Triplett's detective work led him to information buttressing the view that Hirasawa was framed for the murders, that he became a scapegoat for an Occupation police system badly in need of a face-saving conviction in a case that absorbed the attention of the entire country and became notorious worldwide. He suggests that Japan's media contributed by jumping to conclusions, by publishing sensational articles based on hearsay, and that blame for the murders had to lie with someone trained to use the tricky poison that killed the 12 victims in the bank on that cold January day in 1948. There appears to be much evidence supporting the view that the murderer was associated during the war with the notorious Unit 731, headed by one Shiro Ishii, a Lieutenant General--the same unit that is at the center of Shusaku Endo's well-known novel Umi to Dokuyaku [The Sea and Poison], the first book I ever read cover to cover in Japanese.
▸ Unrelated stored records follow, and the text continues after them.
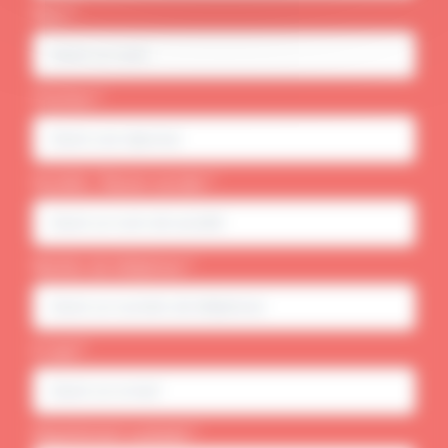
Nom *
Fonction *
Société / Raison sociale *
Numéro de téléphone *
E-mail *
Département souhaité *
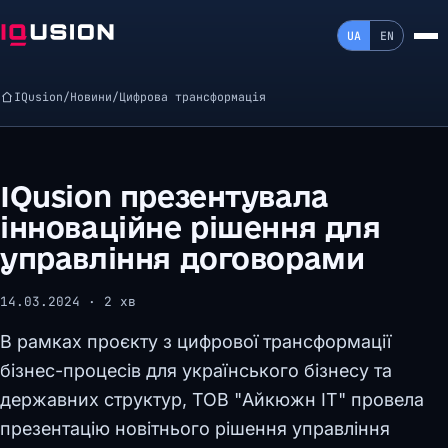
UA
EN
IQusion
/
Новини
/
Цифрова трансформація
IQusion презентувала
інноваційне рішення для
управління договорами
14.03.2024 · 2 хв
В рамках проєкту з цифрової трансформації
бізнес-процесів для українського бізнесу та
державних структур, ТОВ "Айкюжн ІТ" провела
презентацію новітнього рішення управління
Endo, a Christian, once spoke at the church in Tokyo where I (not a Christian) was married. I had him sign my copy. I told him that it was the first book I had ever read in Japanese in its entirety. He seemed impressed, but must have thought it a strange choice--although my choice was virtually meaningless; it was simply a novel of a length that I thought I could handle before I started into it. After the war, the US gave Ishii and all of the men that had worked in Unit 731 doing ghastly experiments on live prisoners complete immunity from war crimes prosecution in exchange for details of the work they had done. To publicly tie the Teigin Jiken murders to Unit 731 would have been an embarrassment for all involved. It was assiduously avoided. Hirasawa's existence was convenient for many people, although he had been linked to the crime by highly circumstantial evidence.
Triplett's argument is convincing. His supporting evidence seems to corroborate what many have suspected all along, but it leaves one question unanswered. Why? What was the motive of whoever it was that poisoned 16 people in a Tokyo bank one day, seemingly for no reason? While the bank was robbed, the killer left twice the amount of money he took sitting on tables, laid out for counting. Was the theater of that day designed, as some argue, simply to show contempt for mindless obedience to authority? All possible answers seem to have the same fault: none seems to truly explain such a coolly calculated and seemingly random act. We'll probably never know why the bamboo flowered that day.